[Collected data]:
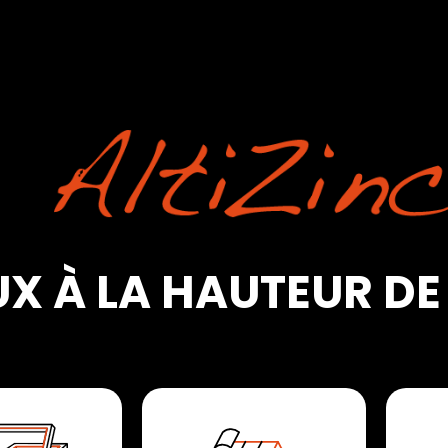
X À LA HAUTEUR DE 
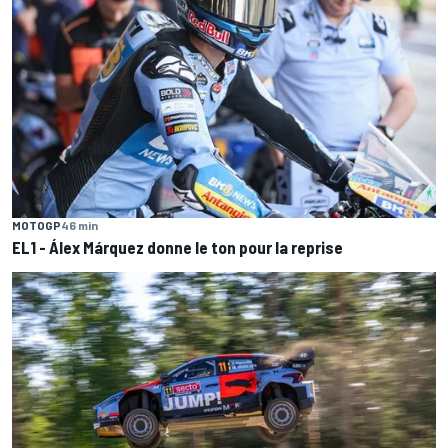
MOTOGP
46 min
EL1 - Álex Márquez donne le ton pour la reprise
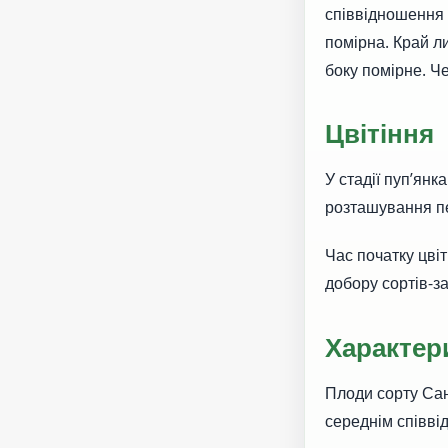
співвідношення 
помірна. Край л
боку помірне. Ч
Цвітіння
У стадії пуп’янк
розташування пе
Час початку цві
добору сортів-за
Характер
Плоди сорту С
середнім співв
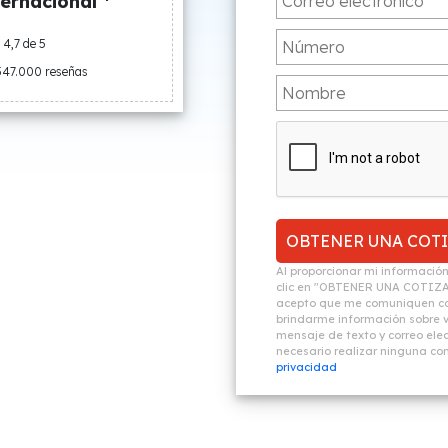
ernacional *
4,7 de 5
547.000 reseñas
Al proporcionar mi informació
clic en "OBTENER UNA COTIZ
acepto que me comuniquen co
brindarme información sobre vi
mensaje de texto y correo elec
necesario realizar ninguna c
privacidad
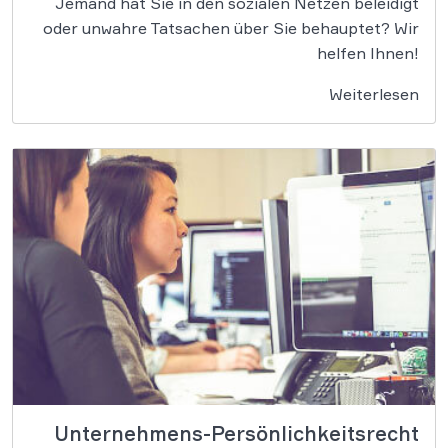
Jemand hat Sie in den sozialen Netzen beleidigt
oder unwahre Tatsachen über Sie behauptet? Wir
helfen Ihnen!
Weiterlesen
Unternehmens-Persönlichkeitsrecht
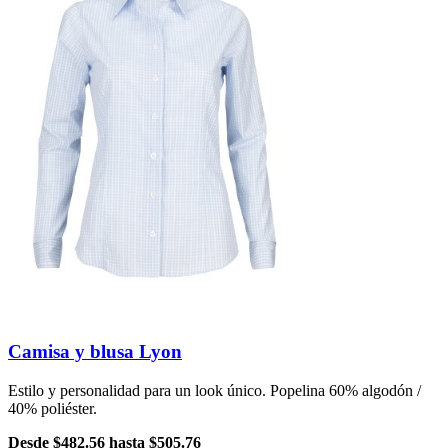
Camisa y blusa Lyon
Estilo y personalidad para un look único. Popelina 60% algodón /
40% poliéster.
Desde
$482.56
hasta
$505.76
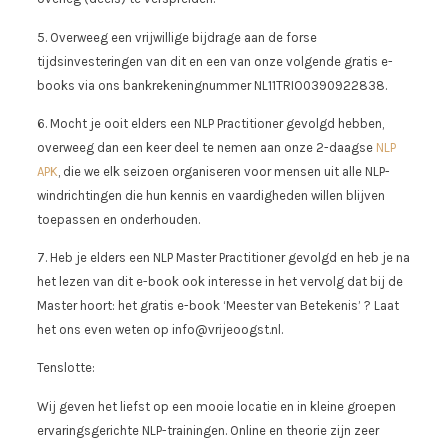
5. Overweeg een vrijwillige bijdrage aan de forse
tijdsinvesteringen van dit en een van onze volgende gratis e-
books via ons bankrekeningnummer NL11TRIO0390922838.
6. Mocht je ooit elders een NLP Practitioner gevolgd hebben,
overweeg dan een keer deel te nemen aan onze 2-daagse
NLP
APK
, die we elk seizoen organiseren voor mensen uit alle NLP-
windrichtingen die hun kennis en vaardigheden willen blijven
toepassen en onderhouden.
7. Heb je elders een NLP Master Practitioner gevolgd en heb je na
het lezen van dit e-book ook interesse in het vervolg dat bij de
Master hoort: het gratis e-book ‘Meester van Betekenis’ ? Laat
het ons even weten op info@vrijeoogst.nl.
Tenslotte:
Wij geven het liefst op een mooie locatie en in kleine groepen
ervaringsgerichte NLP-trainingen. Online en theorie zijn zeer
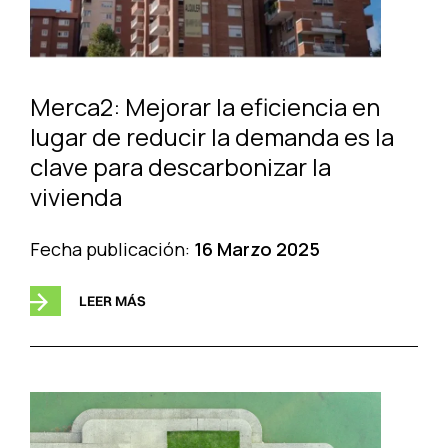
Merca2: Mejorar la eficiencia en
lugar de reducir la demanda es la
clave para descarbonizar la
vivienda
Fecha publicación:
16 Marzo 2025
LEER MÁS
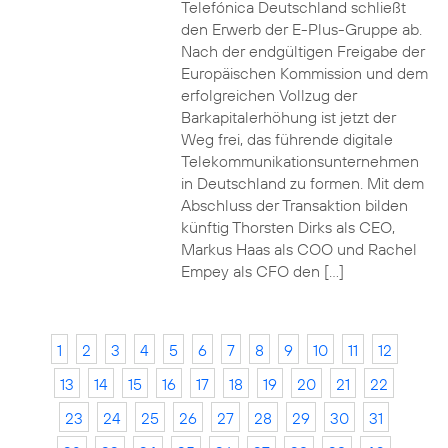
Telefónica Deutschland schließt
den Erwerb der E-Plus-Gruppe ab.
Nach der endgültigen Freigabe der
Europäischen Kommission und dem
erfolgreichen Vollzug der
Barkapitalerhöhung ist jetzt der
Weg frei, das führende digitale
Telekommunikationsunternehmen
in Deutschland zu formen. Mit dem
Abschluss der Transaktion bilden
künftig Thorsten Dirks als CEO,
Markus Haas als COO und Rachel
Empey als CFO den […]
1
2
3
4
5
6
7
8
9
10
11
12
13
14
15
16
17
18
19
20
21
22
23
24
25
26
27
28
29
30
31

[AIM OF THE EXERCISE]: Among the lines of the data above, some may hold the word "para"; report how many, as a single number.

[TASK RESULT]: 2